In June of 2011 th conservation project began by the restoration of the wooden choir of the Church of Santa Maria del Rosario. The restoration was followed by the Soprintendenza per i Beni Architettonici, per il Paesaggio, e il Patrimonio Storico, Artistico e Demoetnoantropologico di Venezia e Laguna, by the IVBC’s teachers and realized by the first and third year students.
The wooden choir under the restoration intervention is located on the right side of the main altar of the church and is inserted in the middle of a wall composed by several materials. For exemple, red marble slabs in the bottom, white ‘marmorino’ for the lateral walls and columns while the capitals and cornices were performed in Istrian stone.
Originally, the choir had to look very different from today, a small portion of the original beige paint, lacquer-finished was found, during the disassembly of the coat of arms placed on top of the arch of the choir’s niche.

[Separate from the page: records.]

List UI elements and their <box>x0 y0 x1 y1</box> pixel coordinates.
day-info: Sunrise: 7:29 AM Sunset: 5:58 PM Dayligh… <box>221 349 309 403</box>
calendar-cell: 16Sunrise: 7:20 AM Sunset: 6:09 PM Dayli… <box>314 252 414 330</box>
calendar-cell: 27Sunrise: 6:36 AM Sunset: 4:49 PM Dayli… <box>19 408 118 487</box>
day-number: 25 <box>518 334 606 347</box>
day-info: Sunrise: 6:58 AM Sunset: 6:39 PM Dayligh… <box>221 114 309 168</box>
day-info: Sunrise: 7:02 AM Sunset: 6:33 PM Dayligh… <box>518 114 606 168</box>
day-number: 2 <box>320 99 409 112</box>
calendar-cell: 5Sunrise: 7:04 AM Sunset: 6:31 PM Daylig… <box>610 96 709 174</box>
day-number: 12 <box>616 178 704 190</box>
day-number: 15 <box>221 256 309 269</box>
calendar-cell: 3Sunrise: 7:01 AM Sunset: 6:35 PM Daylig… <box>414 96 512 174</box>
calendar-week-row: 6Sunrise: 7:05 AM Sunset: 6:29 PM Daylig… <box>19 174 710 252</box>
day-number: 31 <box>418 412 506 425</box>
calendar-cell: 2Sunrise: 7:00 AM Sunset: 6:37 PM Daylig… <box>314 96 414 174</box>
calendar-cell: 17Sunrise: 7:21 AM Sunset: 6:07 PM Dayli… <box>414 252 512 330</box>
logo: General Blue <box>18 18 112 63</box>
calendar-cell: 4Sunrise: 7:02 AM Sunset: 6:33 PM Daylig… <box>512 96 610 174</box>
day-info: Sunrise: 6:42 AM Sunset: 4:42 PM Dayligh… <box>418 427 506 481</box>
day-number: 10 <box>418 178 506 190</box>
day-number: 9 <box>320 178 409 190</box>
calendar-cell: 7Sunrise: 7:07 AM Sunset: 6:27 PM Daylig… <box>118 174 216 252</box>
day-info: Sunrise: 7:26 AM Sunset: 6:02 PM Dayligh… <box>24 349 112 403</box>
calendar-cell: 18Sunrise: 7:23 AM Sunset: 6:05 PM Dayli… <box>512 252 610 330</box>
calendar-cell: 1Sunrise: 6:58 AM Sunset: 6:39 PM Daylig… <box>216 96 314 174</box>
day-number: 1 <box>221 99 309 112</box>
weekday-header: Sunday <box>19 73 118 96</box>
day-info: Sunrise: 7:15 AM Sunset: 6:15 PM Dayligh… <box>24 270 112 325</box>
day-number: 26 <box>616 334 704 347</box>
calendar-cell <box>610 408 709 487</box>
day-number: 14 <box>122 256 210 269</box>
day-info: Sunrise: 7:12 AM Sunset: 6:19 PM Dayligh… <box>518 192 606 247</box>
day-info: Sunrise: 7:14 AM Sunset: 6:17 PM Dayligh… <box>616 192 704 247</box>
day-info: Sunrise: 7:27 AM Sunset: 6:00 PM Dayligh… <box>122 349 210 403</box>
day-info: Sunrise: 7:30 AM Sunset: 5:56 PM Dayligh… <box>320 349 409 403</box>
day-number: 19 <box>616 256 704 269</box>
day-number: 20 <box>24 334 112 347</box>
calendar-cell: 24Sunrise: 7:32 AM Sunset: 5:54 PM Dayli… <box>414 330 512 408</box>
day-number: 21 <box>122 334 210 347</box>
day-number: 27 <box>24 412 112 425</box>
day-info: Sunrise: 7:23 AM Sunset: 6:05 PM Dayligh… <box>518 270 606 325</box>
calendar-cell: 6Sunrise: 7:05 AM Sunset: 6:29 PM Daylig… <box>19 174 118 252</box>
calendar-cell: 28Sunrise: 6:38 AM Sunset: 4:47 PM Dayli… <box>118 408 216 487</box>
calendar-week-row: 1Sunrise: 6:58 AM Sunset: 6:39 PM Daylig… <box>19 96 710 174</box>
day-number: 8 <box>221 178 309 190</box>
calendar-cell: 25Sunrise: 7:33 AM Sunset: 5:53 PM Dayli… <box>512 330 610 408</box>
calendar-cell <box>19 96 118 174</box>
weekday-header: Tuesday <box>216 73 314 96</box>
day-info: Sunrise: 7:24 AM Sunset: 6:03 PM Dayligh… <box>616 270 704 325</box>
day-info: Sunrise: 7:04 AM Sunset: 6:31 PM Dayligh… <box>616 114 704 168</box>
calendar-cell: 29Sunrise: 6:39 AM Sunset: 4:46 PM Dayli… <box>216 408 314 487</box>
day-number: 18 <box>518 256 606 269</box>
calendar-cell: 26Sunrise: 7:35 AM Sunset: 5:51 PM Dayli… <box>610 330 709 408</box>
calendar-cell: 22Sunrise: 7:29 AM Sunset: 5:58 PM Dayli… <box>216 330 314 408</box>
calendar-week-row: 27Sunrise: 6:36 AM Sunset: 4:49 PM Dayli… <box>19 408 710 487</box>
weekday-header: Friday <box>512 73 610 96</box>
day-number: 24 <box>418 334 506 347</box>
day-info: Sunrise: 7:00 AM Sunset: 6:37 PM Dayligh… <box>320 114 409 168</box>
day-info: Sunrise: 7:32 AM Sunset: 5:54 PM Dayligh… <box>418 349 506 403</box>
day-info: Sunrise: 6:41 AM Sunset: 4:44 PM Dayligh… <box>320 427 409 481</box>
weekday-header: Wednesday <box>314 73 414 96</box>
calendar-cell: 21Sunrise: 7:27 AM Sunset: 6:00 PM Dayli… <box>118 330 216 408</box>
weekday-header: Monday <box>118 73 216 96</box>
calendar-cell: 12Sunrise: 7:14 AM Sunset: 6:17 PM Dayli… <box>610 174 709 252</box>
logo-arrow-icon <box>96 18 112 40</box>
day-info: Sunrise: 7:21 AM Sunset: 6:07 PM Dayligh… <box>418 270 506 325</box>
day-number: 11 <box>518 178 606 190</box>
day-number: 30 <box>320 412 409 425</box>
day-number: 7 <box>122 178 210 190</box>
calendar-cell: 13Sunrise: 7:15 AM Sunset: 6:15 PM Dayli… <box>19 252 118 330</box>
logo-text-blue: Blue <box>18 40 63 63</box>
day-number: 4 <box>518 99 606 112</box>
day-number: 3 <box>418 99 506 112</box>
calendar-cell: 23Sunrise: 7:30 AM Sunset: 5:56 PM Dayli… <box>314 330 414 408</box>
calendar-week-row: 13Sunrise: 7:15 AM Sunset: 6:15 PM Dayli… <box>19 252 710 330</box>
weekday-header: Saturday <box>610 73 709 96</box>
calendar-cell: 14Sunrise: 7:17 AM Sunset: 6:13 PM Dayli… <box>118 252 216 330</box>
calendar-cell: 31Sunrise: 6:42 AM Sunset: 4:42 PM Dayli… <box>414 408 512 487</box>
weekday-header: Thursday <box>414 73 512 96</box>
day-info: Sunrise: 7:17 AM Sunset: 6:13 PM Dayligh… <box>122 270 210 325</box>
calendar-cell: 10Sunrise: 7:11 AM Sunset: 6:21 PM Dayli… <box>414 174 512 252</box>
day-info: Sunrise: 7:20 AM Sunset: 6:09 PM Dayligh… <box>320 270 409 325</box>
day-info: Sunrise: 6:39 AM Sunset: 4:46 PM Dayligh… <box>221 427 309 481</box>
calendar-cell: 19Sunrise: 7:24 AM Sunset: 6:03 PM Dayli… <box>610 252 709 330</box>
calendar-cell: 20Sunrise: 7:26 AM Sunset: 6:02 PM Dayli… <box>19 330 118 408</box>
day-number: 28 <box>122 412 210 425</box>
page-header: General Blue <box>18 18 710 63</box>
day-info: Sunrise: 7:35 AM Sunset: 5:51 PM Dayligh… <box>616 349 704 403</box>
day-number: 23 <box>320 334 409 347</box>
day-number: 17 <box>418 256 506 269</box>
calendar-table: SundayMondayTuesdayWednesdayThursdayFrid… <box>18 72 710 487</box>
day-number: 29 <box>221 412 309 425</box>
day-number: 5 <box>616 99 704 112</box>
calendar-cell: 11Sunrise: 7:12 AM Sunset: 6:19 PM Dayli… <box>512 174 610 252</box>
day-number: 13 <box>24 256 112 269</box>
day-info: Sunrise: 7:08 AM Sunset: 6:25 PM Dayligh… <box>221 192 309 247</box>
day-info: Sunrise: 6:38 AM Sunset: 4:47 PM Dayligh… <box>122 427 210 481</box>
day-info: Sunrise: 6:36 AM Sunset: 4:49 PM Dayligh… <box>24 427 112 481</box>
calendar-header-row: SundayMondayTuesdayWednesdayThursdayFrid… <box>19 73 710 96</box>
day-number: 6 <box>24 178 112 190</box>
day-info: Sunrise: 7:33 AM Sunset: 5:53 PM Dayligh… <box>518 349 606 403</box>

A letter sent to the Austro-Hungarian Government, in the second half of the nineteenth century (1883) found in the parish archives, speaks about the bad conservation status of the work and the financial request for its restoration. The help was denied and is in this period was, presumably, laid the first repainting (light gray), which was followed by a second one (dark gray), in the first decade of the twentieth century. The repainting’s dating is not certain, but written pencil discovery, on the railing and panels around the organ, no evidence dates prior to 1911.
Today’s restoration aims to remove only the last repainting layer, without intending to return the artifact to the original. At least three reasons are:
1) we don’t know how much original matter is stored under the first repainting;
2) the repainting nineteenth century, had, of course, affected the original surface, already deteriorated (the reason for which it has been repainted);
3) the first repainting has been very tenacious, a tempera lithopone (white zinc sulfide and barium sulfate pigment, insoluble, that has a high covering power). His removal should be very difficult and might further damage the original layer below.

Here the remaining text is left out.